**Description of the task**
Your copy should match the listing below word for word, with no images in it.

----

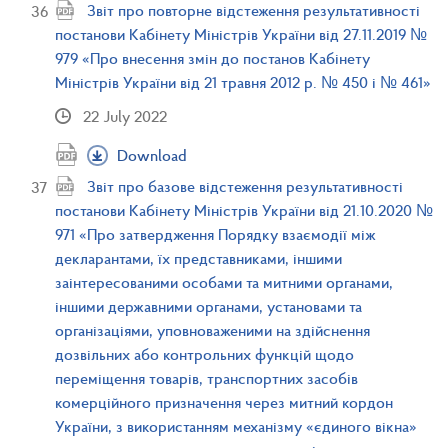
Звіт про повторне відстеження результативності
постанови Кабінету Міністрів України від 27.11.2019 №
979 «Про внесення змін до постанов Кабінету
Міністрів України від 21 травня 2012 р. № 450 і № 461»
22 July 2022
Download
Звіт про базове відстеження результативності
постанови Кабінету Міністрів України від 21.10.2020 №
971 «Про затвердження Порядку взаємодії між
декларантами, їх представниками, іншими
заінтересованими особами та митними органами,
іншими державними органами, установами та
організаціями, уповноваженими на здійснення
дозвільних або контрольних функцій щодо
переміщення товарів, транспортних засобів
комерційного призначення через митний кордон
України, з використанням механізму «єдиного вікна»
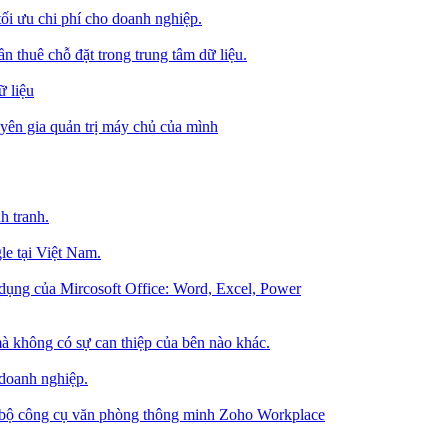
tối ưu chi phí cho doanh nghiệp.
 thuê chỗ đặt trong trung tâm dữ liệu.
 liệu
ên gia quản trị máy chủ của mình
h tranh.
le tại Việt Nam.
dụng của Mircosoft Office: Word, Excel, Power
à không có sự can thiệp của bên nào khác.
 doanh nghiệp.
g bộ công cụ văn phòng thông minh Zoho Workplace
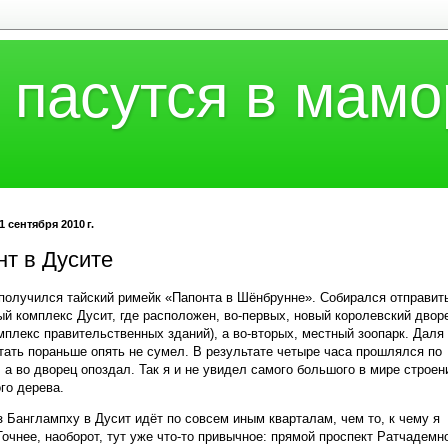
 пасутся в мамо
1 сентября 2010 г.
нт в Дусите
получился тайский римейк «Папонта в Шёнбрунне». Собирался отправит
ый комплекс Дусит, где расположен, во-первых, новый королевский дворе
мплекс правительственных зданий), а во-вторых, местный зоопарк. Даля
тать пораньше опять не сумел. В результате четыре часа прошлялся по
, а во дворец опоздал. Так я и не увидел самого большого в мире строен
ого дерева.
з Банглампху в Дусит идёт по совсем иным кварталам, чем то, к чему я
Точнее, наоборот, тут уже что-то привычное: прямой проспект Ратчадемн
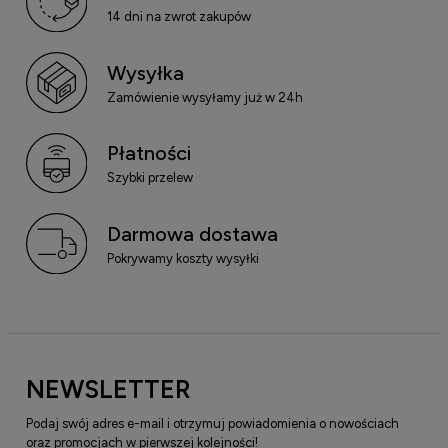
14 dni na zwrot zakupów
Wysyłka
Zamówienie wysyłamy już w 24h
Płatności
Szybki przelew
Darmowa dostawa
Pokrywamy koszty wysyłki
NEWSLETTER
Podaj swój adres e-mail i otrzymuj powiadomienia o nowościach
oraz promocjach w pierwszej kolejności!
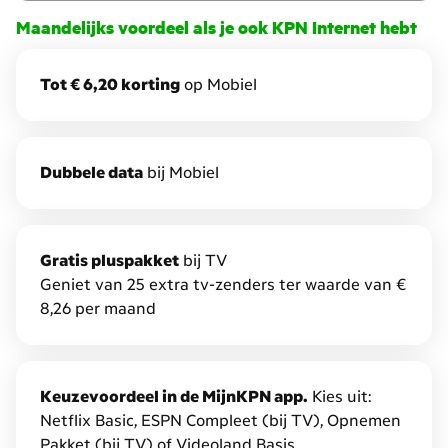
hoe
Maandelijks voordeel als je ook KPN Internet hebt
meer
voordeel
Tot € 6,20 korting
op Mobiel
je
krijgt.
Dat
noemen
D
ubbele data
bij Mobiel
we
Combivoordeel.
Daarmee
krijg
Gratis pluspakket
bij TV
je
Geniet van 25 extra tv-zenders ter waarde van €
tot
8,26 per maand
€
7,50
korting
Keuzevoordeel in de MijnKPN app.
Kies uit:
en
Netflix Basic, ESPN Compleet (bij TV), Opnemen
dubbele
Pakket (bij TV) of Videoland Basis.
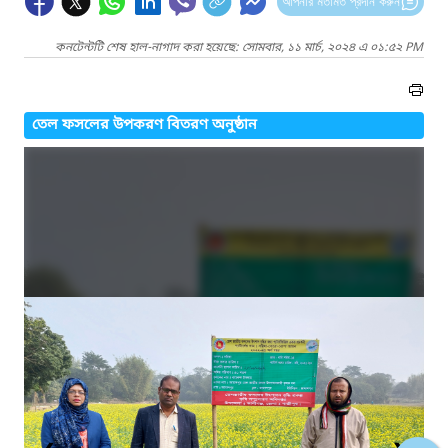
আপনার মতামত প্রদান করুন
কনটেন্টটি শেষ হাল-নাগাদ করা হয়েছে: সোমবার, ১১ মার্চ, ২০২৪ এ ০১:৫২ PM
তেল ফসলের উপকরণ বিতরণ অনুষ্ঠান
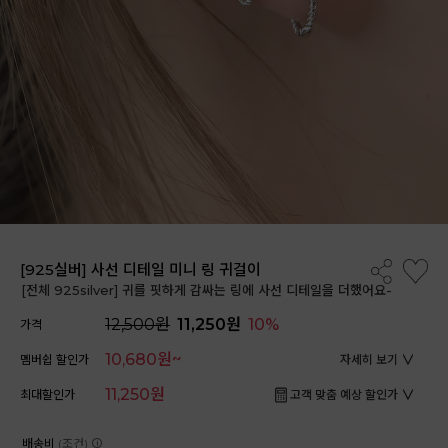
[925실버] 사선 디테일 미니 링 귀걸이
[전체 925silver] 귀를 핏하게 감싸는 링에 사선 디테일을 더했어요-
12,500원
11,250원
10%
가격
10,680원~
멤버쉽 할인가
자세히 보기
11,250원
최대할인가
고객 맞춤 예상 할인가
배송비
(조건)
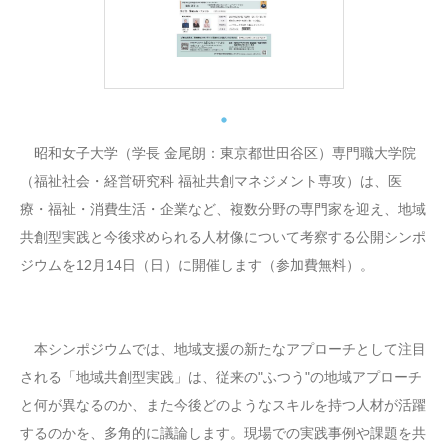
昭和女子大学（学長 金尾朗：東京都世田谷区）専門職大学院
（福祉社会・経営研究科 福祉共創マネジメント専攻）は、医
療・福祉・消費生活・企業など、複数分野の専門家を迎え、地域
共創型実践と今後求められる人材像について考察する公開シンポ
ジウムを12月14日（日）に開催します（参加費無料）。
本シンポジウムでは、地域支援の新たなアプローチとして注目
される「地域共創型実践」は、従来の"ふつう"の地域アプローチ
と何が異なるのか、また今後どのようなスキルを持つ人材が活躍
するのかを、多角的に議論します。現場での実践事例や課題を共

----

**Answer box**
Звіт про повторне відстеження результативності
постанови Кабінету Міністрів України від 27.11.2019 №
979 «Про внесення змін до постанов Кабінету
Міністрів України від 21 травня 2012 р. № 450 і № 461»
22 July 2022
Download
Звіт про базове відстеження результативності
постанови Кабінету Міністрів України від 21.10.2020 №
971 «Про затвердження Порядку взаємодії між
декларантами, їх представниками, іншими
заінтересованими особами та митними органами,
іншими державними органами, установами та
організаціями, уповноваженими на здійснення
дозвільних або контрольних функцій щодо
переміщення товарів, транспортних засобів
комерційного призначення через митний кордон
України, з використанням механізму «єдиного вікна»
tối ưu chi phí cho doanh nghiệp.
 thuê chỗ đặt trong trung tâm dữ liệu.
 liệu
ên gia quản trị máy chủ của mình
h tranh.
le tại Việt Nam.
dụng của Mircosoft Office: Word, Excel, Power
à không có sự can thiệp của bên nào khác.
 doanh nghiệp.
g bộ công cụ văn phòng thông minh Zoho Workplace
 пасутся в мамо
1 сентября 2010 г.
нт в Дусите
получился тайский римейк «Папонта в Шёнбрунне». Собирался отправит
ый комплекс Дусит, где расположен, во-первых, новый королевский дворе
мплекс правительственных зданий), а во-вторых, местный зоопарк. Даля
тать пораньше опять не сумел. В результате четыре часа прошлялся по
, а во дворец опоздал. Так я и не увидел самого большого в мире строен
ого дерева.
з Банглампху в Дусит идёт по совсем иным кварталам, чем то, к чему я
Точнее, наоборот, тут уже что-то привычное: прямой проспект Ратчадемн
14 dni na zwrot zakupów
Wysyłka
Zamówienie wysyłamy już w 24h
Płatności
Szybki przelew
Darmowa dostawa
Pokrywamy koszty wysyłki
NEWSLETTER
Podaj swój adres e-mail i otrzymuj powiadomienia o nowościach
oraz promocjach w pierwszej kolejności!
hoe
Maandelijks voordeel als je ook KPN Internet hebt
meer
voordeel
Tot € 6,20 korting
op Mobiel
je
krijgt.
Dat
noemen
D
ubbele data
bij Mobiel
we
Combivoordeel.
Daarmee
krijg
Gratis pluspakket
bij TV
je
Geniet van 25 extra tv-zenders ter waarde van €
tot
8,26 per maand
€
7,50
korting
Keuzevoordeel in de MijnKPN app.
Kies uit:
en
Netflix Basic, ESPN Compleet (bij TV), Opnemen
dubbele
Pakket (bij TV) of Videoland Basis.
আপনার মতামত প্রদান করুন
কনটেন্টটি শেষ হাল-নাগাদ করা হয়েছে: সোমবার, ১১ মার্চ, ২০২৪ এ ০১:৫২ PM
তেল ফসলের উপকরণ বিতরণ অনুষ্ঠান
[925실버] 사선 디테일 미니 링 귀걸이
[전체 925silver] 귀를 핏하게 감싸는 링에 사선 디테일을 더했어요-
12,500원
11,250원
10%
가격
10,680원~
멤버쉽 할인가
자세히 보기
11,250원
최대할인가
고객 맞춤 예상 할인가
배송비
(조건)
昭和女子大学（学長 金尾朗：東京都世田谷区）専門職大学院
（福祉社会・経営研究科 福祉共創マネジメント専攻）は、医
療・福祉・消費生活・企業など、複数分野の専門家を迎え、地域
共創型実践と今後求められる人材像について考察する公開シンポ
ジウムを12月14日（日）に開催します（参加費無料）。
本シンポジウムでは、地域支援の新たなアプローチとして注目
される「地域共創型実践」は、従来の"ふつう"の地域アプローチ
と何が異なるのか、また今後どのようなスキルを持つ人材が活躍
するのかを、多角的に議論します。現場での実践事例や課題を共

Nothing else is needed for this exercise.